The Best Ways To Start Financially Preparing for 2023

The end of the year is all about festivities. However, before you get caught up in the holiday mood, it is vital to carve out some time and prepare for the coming year. The New Year is an excellent time to start planning for your financial needs for the future. It can offer you a fresh start and perspective. It is also an excellent time to plan your tax liabilities and look for ways to minimize them. Additionally, you may need to check if your retirement contributions are on track or not and accordingly make changes.

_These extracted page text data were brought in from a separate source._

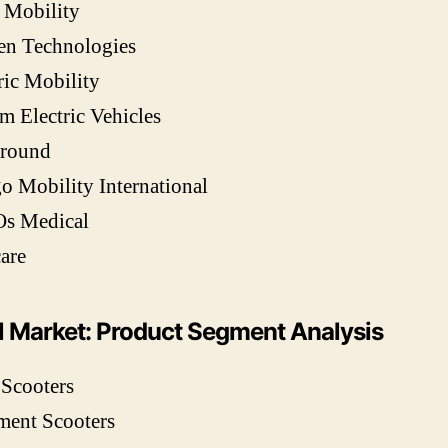
 Mobility
en Technologies
ric Mobility
m Electric Vehicles
round
 Mobility International
Os Medical
are
l Market: Product Segment Analysis
 Scooters
ment Scooters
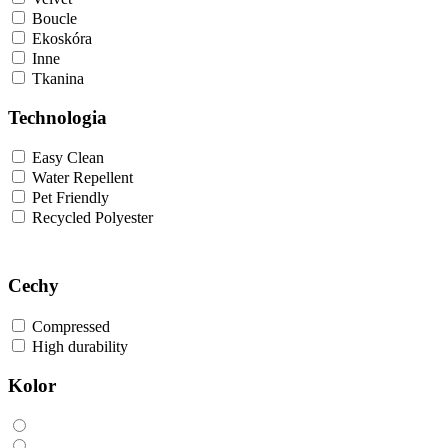
Boucle
Ekoskóra
Inne
Tkanina
Technologia
Easy Clean
Water Repellent
Pet Friendly
Recycled Polyester
Cechy
Compressed
High durability
Kolor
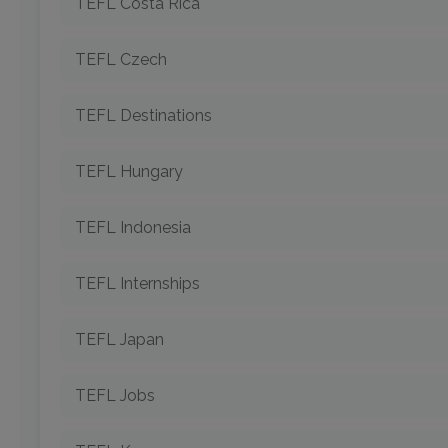
TEFL Costa Rica
TEFL Czech
TEFL Destinations
TEFL Hungary
TEFL Indonesia
TEFL Internships
TEFL Japan
TEFL Jobs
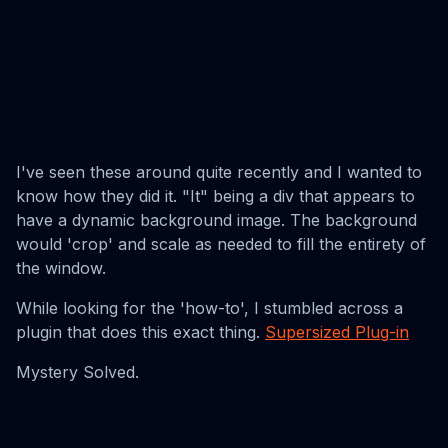
I've seen these around quite recently and I wanted to
know how they did it. "It" being a div that appears to
have a dynamic background image. The background
would 'crop' and scale as needed to fill the entirety of
the window.
While looking for the 'how-to', I stumbled across a
plugin that does this exact thing.
Supersized Plug-in
Mystery Solved.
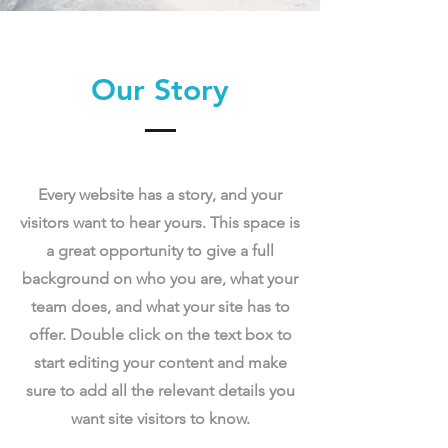
Our Story
Every website has a story, and your
visitors want to hear yours. This space is
a great opportunity to give a full
background on who you are, what your
team does, and what your site has to
offer. Double click on the text box to
start editing your content and make
sure to add all the relevant details you
want site visitors to know.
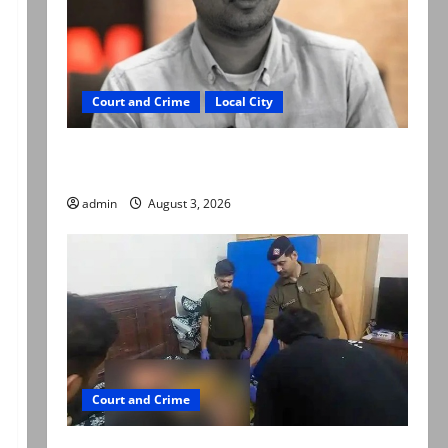
Court and Crime
Local City
Mir Raza Ali death case: ‘Suspicious
motorcyclists’ emerge as new lead in probe
admin
August 3, 2026
Court and Crime
Valencia Town deaths: Police claim mother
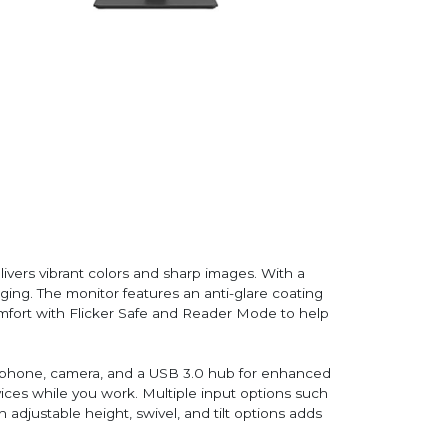
vers vibrant colors and sharp images. With a
aging. The monitor features an anti-glare coating
omfort with Flicker Safe and Reader Mode to help
icrophone, camera, and a USB 3.0 hub for enhanced
ices while you work. Multiple input options such
adjustable height, swivel, and tilt options adds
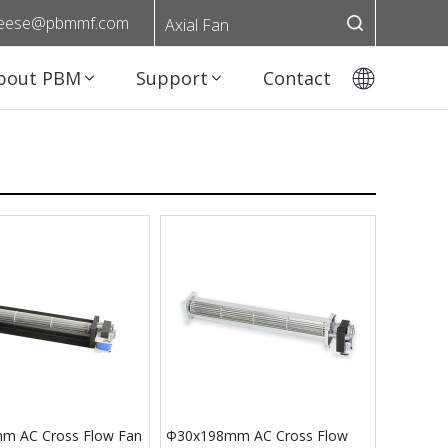
eese@pbmmf.com
Axial Fan
bout PBM
Support
Contact
m AC Cross Flow Fan
Φ30x198mm AC Cross Flow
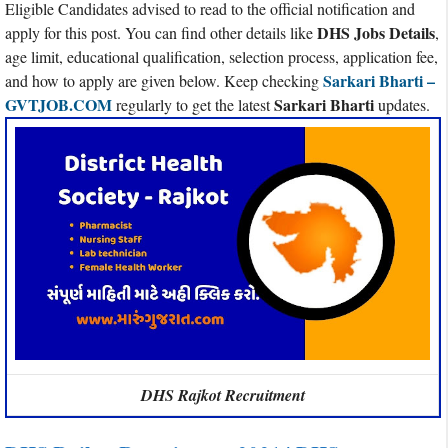
Eligible Candidates advised to read to the official notification and
DHS Jobs Details
apply for this post. You can find other details like
,
age limit, educational qualification, selection process, application fee,
Sarkari Bharti –
and how to apply are given below. Keep checking
GVTJOB.COM
Sarkari Bharti
regularly to get the latest
updates.
DHS Rajkot Recruitment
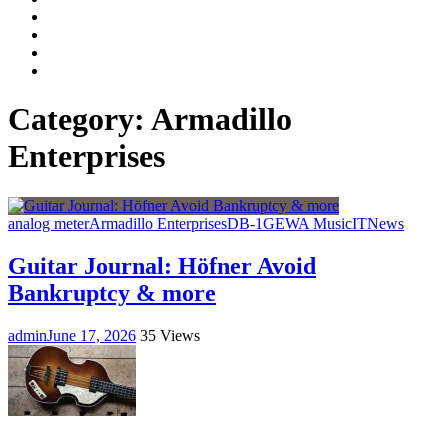
Facebook
LinkedIn
Instagram
YouTube
Category:
Armadillo
Enterprises
analog meter
Armadillo Enterprises
DB-1
GEWA Music
IT
News
Guitar Journal: Höfner Avoid
Bankruptcy & more
admin
June 17, 2026
35 Views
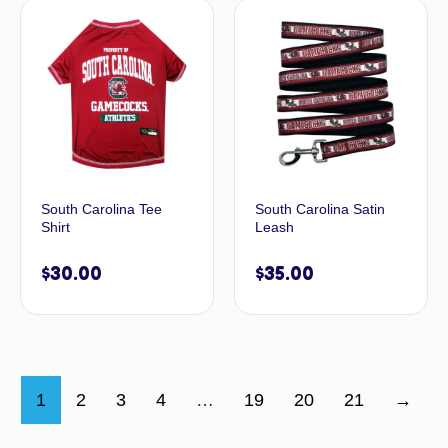
South Carolina Tee
South Carolina Satin
Shirt
Leash
$
30.00
$
35.00
1
2
3
4
…
19
20
21
→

The year 2023 can be particularly challenging as the economy heads towards a recession. The global economy has been in flux since the war between Ukraine and Russia. Therefore, you would also need to concentrate on how to prepare financially for a recession. Inflation has also hit record highs this year, posing a great challenge for most income groups. You would have to make sure to be financially prepared amidst all of this chaos and the challenges that are expected to appear in the near future. If you need guidance on how to prepare your finances for 2023 and tackle recession at the same time, consider consulting with a professional financial advisor who can advise you on the same.
Here are some tips that can help you understand how to prepare financially for 2023 so you are able to start the year on a good note.
What are different ways you can prepare financially for 2023?
1. Start preparing for your tax return
Tax is one of the most significant issues that you need to plan for. Tax constitutes a major part of your expenses. However, you can reduce it considerably by planning well. To start with, make sure you understand the various new tax slabs for the coming year.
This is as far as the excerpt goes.